Write out all of the entries exactly as given.

********************

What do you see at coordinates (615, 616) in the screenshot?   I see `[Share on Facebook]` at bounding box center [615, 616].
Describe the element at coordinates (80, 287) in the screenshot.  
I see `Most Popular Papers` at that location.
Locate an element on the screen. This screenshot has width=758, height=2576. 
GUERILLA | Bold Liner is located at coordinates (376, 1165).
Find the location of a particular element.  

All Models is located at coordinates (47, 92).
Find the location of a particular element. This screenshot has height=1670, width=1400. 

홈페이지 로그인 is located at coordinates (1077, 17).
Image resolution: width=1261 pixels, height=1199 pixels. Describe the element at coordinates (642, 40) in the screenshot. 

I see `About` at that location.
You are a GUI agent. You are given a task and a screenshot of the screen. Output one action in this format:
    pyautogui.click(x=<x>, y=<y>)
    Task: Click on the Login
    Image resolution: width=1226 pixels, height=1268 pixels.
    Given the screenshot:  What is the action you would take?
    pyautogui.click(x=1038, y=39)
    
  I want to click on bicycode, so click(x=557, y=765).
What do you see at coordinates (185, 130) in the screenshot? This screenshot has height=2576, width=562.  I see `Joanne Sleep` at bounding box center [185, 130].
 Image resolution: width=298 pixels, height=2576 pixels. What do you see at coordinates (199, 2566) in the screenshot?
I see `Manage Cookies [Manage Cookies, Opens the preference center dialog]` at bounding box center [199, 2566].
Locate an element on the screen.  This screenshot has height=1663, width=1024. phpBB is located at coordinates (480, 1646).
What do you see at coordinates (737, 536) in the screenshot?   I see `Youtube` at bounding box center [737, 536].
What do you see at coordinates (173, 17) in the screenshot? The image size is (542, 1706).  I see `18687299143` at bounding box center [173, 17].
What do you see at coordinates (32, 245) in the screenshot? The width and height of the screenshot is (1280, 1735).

********************

Reply to the task
What do you see at coordinates (615, 616) in the screenshot?   I see `[Share on Facebook]` at bounding box center [615, 616].
Describe the element at coordinates (80, 287) in the screenshot.  
I see `Most Popular Papers` at that location.
Locate an element on the screen. This screenshot has width=758, height=2576. 
GUERILLA | Bold Liner is located at coordinates (376, 1165).
Find the location of a particular element.  

All Models is located at coordinates (47, 92).
Find the location of a particular element. This screenshot has height=1670, width=1400. 

홈페이지 로그인 is located at coordinates (1077, 17).
Image resolution: width=1261 pixels, height=1199 pixels. Describe the element at coordinates (642, 40) in the screenshot. 

I see `About` at that location.
You are a GUI agent. You are given a task and a screenshot of the screen. Output one action in this format:
    pyautogui.click(x=<x>, y=<y>)
    Task: Click on the Login
    Image resolution: width=1226 pixels, height=1268 pixels.
    Given the screenshot:  What is the action you would take?
    pyautogui.click(x=1038, y=39)
    
  I want to click on bicycode, so click(x=557, y=765).
What do you see at coordinates (185, 130) in the screenshot? This screenshot has height=2576, width=562.  I see `Joanne Sleep` at bounding box center [185, 130].
 Image resolution: width=298 pixels, height=2576 pixels. What do you see at coordinates (199, 2566) in the screenshot?
I see `Manage Cookies [Manage Cookies, Opens the preference center dialog]` at bounding box center [199, 2566].
Locate an element on the screen.  This screenshot has height=1663, width=1024. phpBB is located at coordinates (480, 1646).
What do you see at coordinates (737, 536) in the screenshot?   I see `Youtube` at bounding box center [737, 536].
What do you see at coordinates (173, 17) in the screenshot? The image size is (542, 1706).  I see `18687299143` at bounding box center [173, 17].
What do you see at coordinates (32, 245) in the screenshot? The width and height of the screenshot is (1280, 1735).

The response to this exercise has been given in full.